かれは自分の場所に行く前にもう一度ふり返った。マリアは寝場所にひざまずき、顔を東の方に向けて祈っていた。かれは洞穴が光に溢れるのを見た。マリアはまったく焔に包まれているようであった。それはあたかもモーセが燃えさかる茨の叢の中をのぞき見た時のようであった。かれは祈りながら顔をおおってひれふし、もはやふりむこうとはしなかった。

 マリアの周囲の輝きはますます増していき、ヨゼフが取りつけた灯は消えたようになった。マリアのゆるやかな白い衣は地上に延びひろがっていた。十二時頃マリアは祈りの内に脱魂状態となり、体が地面から引き上げられ、体の下の地面が見えてきた。周囲の光がいよいよ輝きを増した時マリアは幼児(おさなご)イエズスを産んだ。マリアの膝の前の敷物に置かれたその幼児の輝きは他のすべての光にまさっていた。

 マリアはなおしばらく脱魂状態であった。かの女は幼児の上に布をかけたが、手では触れなかった。しばらくたつと幼児は動きだし泣き始めた。マリアはやっとわれにかえり、幼児を胸に抱き布で包み、全身をベールでおおって坐っていた。天使達がその周囲を取り巻いて、伏し拝んでいた。

 マリアがなお祈りつづけるヨゼフを呼んだのは、出産が終わって一時間程たった後であったろう。ヨゼフはマリアに近づくと、祈る心が外にあふれて喜びと尊敬のあまり膝をかがめた。マリアは天よりのとうとい贈り物をよくながめるようにと言った。ヨゼフは幼児を自分の腕に抱き取った。

 それからマリアは幼児イエズスを小さな腕の下までくるんで、秣槽(まぐさぶね)の中に置いた。

マリアはこの秣槽に蘆やそのほかの柔らかい草をいっぱい入れ、その上に敷物をひろげた。マリアが幼児を秣槽にやすませると、二人は涙のうちに賛美歌を唱えてその側に立った。

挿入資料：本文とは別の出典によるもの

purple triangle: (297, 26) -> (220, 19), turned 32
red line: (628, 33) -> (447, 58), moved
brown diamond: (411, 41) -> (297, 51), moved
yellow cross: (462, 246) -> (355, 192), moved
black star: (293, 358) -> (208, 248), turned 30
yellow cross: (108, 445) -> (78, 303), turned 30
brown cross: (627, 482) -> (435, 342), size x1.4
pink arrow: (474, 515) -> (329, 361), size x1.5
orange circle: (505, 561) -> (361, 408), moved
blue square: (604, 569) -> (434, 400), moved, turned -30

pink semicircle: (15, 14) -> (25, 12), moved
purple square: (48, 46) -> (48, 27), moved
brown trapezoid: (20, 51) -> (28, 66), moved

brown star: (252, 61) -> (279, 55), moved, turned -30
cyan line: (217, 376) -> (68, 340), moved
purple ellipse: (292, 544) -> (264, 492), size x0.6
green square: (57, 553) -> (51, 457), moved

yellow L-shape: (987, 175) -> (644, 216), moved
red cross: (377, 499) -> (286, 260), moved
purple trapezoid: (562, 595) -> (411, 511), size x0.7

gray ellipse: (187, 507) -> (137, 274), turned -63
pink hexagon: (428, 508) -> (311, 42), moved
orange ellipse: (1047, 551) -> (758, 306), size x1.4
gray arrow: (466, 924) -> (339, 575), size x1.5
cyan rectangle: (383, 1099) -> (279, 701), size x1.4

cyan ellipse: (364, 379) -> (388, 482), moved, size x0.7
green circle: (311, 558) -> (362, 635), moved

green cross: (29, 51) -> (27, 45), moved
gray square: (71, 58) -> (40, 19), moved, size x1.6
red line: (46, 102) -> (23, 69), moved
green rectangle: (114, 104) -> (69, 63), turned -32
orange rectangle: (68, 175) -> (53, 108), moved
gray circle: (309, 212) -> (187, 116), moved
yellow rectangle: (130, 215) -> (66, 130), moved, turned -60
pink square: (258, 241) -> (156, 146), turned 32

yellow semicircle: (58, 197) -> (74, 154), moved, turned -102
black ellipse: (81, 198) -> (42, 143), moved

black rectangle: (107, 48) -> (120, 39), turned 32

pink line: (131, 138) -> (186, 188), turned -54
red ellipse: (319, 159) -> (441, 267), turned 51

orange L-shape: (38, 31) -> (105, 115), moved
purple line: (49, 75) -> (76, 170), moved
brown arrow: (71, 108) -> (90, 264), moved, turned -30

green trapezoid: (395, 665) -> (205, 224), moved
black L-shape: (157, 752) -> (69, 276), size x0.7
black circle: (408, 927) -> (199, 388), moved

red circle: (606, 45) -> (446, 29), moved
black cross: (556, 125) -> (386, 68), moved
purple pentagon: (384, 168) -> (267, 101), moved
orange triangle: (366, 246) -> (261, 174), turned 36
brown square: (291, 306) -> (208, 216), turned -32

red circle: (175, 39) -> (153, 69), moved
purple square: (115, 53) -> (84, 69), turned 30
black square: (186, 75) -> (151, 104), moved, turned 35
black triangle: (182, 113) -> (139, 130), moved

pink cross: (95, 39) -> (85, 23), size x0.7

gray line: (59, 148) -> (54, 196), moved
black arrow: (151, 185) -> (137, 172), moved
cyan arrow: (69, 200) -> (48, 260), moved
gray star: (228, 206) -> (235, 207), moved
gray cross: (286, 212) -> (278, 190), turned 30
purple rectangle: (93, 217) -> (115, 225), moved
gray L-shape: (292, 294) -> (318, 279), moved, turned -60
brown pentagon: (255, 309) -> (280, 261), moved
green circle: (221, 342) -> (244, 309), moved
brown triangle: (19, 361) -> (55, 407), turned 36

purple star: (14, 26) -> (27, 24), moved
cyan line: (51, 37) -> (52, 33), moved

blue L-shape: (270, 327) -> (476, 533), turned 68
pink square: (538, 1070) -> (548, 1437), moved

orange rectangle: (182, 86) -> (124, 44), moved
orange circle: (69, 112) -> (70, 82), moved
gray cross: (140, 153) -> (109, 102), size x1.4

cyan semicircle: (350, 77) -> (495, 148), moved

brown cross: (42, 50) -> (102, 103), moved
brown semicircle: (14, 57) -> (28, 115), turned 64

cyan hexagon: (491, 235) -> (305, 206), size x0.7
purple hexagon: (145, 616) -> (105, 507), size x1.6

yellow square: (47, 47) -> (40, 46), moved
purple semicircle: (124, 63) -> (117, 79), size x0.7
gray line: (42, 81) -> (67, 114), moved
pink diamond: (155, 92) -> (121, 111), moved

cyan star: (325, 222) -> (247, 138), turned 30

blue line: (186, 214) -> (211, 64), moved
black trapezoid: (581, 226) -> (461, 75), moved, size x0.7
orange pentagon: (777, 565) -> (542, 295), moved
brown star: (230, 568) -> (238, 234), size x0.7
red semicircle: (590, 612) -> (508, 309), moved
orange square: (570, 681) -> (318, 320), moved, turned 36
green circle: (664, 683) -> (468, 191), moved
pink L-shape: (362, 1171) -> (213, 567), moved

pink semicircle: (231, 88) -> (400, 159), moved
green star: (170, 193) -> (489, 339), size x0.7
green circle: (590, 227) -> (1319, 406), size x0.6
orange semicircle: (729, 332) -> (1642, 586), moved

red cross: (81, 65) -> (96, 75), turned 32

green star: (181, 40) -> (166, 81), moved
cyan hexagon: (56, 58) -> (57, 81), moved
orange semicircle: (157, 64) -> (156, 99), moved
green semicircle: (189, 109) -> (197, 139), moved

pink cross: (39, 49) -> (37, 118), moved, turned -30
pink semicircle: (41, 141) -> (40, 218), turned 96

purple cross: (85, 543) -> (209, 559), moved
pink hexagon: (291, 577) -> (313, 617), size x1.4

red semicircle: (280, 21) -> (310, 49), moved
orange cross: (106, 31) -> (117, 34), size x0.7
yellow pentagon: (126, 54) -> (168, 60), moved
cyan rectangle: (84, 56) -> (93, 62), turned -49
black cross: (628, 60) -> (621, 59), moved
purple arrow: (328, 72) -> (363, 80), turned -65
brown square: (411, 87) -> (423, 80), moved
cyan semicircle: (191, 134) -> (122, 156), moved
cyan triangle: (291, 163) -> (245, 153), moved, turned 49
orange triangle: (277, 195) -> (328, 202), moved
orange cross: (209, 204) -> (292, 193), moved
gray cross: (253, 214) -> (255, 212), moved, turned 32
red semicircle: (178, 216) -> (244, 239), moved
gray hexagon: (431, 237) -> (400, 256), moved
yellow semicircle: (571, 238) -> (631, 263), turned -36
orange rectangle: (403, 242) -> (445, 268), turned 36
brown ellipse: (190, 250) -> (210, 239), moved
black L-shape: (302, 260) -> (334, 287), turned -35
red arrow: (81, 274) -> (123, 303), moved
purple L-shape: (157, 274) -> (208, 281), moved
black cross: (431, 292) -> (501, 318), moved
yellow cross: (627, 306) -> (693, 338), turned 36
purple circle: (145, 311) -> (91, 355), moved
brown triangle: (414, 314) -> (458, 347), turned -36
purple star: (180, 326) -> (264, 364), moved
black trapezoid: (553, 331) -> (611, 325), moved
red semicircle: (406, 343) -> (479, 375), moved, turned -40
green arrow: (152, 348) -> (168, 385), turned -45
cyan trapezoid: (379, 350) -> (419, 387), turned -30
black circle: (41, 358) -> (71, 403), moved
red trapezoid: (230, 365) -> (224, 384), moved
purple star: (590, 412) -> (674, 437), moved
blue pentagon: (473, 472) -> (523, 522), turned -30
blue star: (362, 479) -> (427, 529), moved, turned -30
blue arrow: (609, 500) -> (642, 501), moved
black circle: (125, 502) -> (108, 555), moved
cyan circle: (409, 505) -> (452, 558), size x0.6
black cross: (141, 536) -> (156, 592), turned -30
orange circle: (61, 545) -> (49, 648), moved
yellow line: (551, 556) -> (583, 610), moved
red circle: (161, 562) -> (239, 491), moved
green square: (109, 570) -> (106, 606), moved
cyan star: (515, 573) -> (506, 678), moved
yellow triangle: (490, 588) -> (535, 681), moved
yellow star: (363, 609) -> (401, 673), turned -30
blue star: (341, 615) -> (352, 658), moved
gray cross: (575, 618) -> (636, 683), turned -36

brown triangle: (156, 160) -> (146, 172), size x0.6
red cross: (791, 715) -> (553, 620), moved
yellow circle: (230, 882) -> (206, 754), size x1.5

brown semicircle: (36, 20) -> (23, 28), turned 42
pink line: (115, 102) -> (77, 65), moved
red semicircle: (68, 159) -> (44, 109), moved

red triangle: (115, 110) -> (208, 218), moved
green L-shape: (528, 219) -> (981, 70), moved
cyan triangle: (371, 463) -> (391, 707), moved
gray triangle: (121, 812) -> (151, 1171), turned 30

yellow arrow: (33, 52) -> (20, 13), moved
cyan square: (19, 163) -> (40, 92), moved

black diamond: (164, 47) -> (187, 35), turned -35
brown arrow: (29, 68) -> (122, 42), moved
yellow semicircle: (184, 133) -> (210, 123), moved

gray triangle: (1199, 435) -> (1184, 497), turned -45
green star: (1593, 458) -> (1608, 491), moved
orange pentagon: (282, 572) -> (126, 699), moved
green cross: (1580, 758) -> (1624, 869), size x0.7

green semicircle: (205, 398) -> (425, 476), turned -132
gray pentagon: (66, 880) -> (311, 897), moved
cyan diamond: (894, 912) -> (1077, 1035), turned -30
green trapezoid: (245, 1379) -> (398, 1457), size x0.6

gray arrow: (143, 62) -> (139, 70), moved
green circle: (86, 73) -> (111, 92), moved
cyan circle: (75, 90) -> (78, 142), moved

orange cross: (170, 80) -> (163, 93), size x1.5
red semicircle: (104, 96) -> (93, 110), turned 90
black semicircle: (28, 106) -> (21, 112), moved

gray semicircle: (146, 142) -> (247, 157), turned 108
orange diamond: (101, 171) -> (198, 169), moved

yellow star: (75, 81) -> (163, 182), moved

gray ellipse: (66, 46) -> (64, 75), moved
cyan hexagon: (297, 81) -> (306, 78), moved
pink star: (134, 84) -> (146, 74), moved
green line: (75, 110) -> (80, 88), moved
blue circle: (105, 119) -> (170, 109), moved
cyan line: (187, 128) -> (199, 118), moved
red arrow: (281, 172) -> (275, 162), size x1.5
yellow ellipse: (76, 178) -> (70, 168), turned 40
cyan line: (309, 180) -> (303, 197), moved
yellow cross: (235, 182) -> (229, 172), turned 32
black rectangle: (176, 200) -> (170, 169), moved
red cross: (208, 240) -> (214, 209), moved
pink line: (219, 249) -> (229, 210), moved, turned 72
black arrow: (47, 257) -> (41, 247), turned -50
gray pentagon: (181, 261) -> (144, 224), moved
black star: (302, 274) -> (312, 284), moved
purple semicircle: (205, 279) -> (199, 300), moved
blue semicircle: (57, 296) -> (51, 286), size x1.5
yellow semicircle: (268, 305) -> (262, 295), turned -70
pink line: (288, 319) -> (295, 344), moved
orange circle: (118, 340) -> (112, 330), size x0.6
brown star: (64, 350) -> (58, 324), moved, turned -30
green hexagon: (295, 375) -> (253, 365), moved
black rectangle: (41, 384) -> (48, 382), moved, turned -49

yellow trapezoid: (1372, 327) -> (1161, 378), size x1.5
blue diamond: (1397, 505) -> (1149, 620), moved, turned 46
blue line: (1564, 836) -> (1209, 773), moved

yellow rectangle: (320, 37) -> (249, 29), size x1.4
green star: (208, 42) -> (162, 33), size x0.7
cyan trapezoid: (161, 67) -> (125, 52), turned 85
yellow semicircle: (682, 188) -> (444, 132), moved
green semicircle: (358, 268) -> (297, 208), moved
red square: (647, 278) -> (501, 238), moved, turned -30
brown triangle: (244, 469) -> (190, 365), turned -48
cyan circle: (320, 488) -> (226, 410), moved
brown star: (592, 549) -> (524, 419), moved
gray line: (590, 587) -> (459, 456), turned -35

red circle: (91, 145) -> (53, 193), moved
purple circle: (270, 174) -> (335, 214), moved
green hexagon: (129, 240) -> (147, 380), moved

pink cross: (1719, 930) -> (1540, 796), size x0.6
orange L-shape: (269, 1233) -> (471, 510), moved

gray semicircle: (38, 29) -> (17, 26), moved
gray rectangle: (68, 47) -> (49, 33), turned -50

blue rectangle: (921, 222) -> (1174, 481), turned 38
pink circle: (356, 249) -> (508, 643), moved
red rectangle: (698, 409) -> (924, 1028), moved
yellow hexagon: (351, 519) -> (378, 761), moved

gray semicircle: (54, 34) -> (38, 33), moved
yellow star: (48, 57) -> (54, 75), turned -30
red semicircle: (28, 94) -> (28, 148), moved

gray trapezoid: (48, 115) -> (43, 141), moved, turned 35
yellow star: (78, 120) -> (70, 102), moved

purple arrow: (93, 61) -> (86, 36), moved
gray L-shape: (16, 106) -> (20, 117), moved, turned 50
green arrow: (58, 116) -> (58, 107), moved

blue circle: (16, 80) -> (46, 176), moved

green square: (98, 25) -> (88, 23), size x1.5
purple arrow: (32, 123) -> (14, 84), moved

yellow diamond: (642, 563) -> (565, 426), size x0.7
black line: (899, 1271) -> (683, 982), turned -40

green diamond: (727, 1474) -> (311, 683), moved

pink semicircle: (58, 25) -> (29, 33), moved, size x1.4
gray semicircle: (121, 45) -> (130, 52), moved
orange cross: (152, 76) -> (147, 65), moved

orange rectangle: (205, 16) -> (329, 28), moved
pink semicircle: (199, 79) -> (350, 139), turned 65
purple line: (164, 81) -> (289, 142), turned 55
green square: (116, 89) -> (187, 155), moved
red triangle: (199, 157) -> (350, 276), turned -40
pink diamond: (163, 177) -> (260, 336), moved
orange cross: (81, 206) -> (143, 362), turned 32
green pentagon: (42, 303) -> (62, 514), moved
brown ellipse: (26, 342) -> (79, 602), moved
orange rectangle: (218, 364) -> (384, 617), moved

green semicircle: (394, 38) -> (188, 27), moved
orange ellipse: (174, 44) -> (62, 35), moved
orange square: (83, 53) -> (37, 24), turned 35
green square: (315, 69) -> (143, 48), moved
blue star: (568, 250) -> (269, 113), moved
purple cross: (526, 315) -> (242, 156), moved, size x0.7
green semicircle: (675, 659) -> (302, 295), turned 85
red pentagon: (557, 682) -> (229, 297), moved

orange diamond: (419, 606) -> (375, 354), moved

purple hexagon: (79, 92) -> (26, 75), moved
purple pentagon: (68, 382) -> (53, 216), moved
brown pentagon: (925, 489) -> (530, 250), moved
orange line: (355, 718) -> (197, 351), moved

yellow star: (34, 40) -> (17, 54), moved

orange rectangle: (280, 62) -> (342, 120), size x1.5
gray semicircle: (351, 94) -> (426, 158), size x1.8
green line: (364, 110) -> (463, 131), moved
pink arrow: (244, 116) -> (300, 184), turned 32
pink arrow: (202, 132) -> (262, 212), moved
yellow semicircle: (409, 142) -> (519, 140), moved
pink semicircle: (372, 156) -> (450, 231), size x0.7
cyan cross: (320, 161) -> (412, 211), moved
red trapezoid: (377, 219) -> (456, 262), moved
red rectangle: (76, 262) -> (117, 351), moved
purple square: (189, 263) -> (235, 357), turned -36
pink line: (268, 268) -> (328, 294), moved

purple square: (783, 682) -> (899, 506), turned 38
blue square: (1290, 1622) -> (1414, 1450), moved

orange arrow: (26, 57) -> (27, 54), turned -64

 マリアは少しも病人らしくなく、また疲れてもいないようだった。かの女は出産の前後とも白衣を着ていた。

 わたしはこの夜不思議な喜びを多くの土地に、遠く離れた土地にさえも見た。多くの善意の人にとっては憧れが喜びのうちに満たされた。一方悪意の人は不安に駆られていた。またたくさんの動物がうれしそうに飛び廻り、多くの泉が湧き出で、各地に花が咲き、草や木がかぐわしい香をただよわせていた。地元ベツレヘムでは空がどんより曇り、陰うつな赤い光がただよっていたが、羊飼い達の谷や秣槽のまわりにはさわやかな輝く靄(もや)が立ちのぼっていた。

 

 小屋や野原には家畜の群れがいた。小屋の前に立っていた三人の羊飼いはこの不思議な夜に心を打たれ、あたりを見廻すと秣槽の上の明るい輝きが目に入った。その時ひとむらの光雲が三人の方に降ってきた。その雲の中に満ち満ちたものがゆれ動き、甘美な静かな賛美歌の声が近づいてきた。羊飼い達ははじめは恐れていたが、間もなく神の栄光を歌う愛らしい輝く天使達が前に立つのを見た。またほかの羊飼い達にも天使が現れた。

 最初に三人の年老いた羊飼いが贈り物をたずさえて秣槽の所に来た。洞穴の入り口で、かれらはヨゼフに向かい、天使から知らせを受けたこと、そして神の約束の幼児を礼拝し、捧げ物を献上するために来たことを告げた。ヨゼフはその捧げ物を受け取り、幼児イエズスを膝の上に抱いているマリアの前に案内した。羊飼い達は地にひれ伏し、うれしさのあまり涙を流して、甘美さに浸りながら長い間そこに留まっていた。かれらは天使賛歌と詩篇を歌った。そして帰るときになるとマリアは幼児をかれらの腕に抱かせてくれた。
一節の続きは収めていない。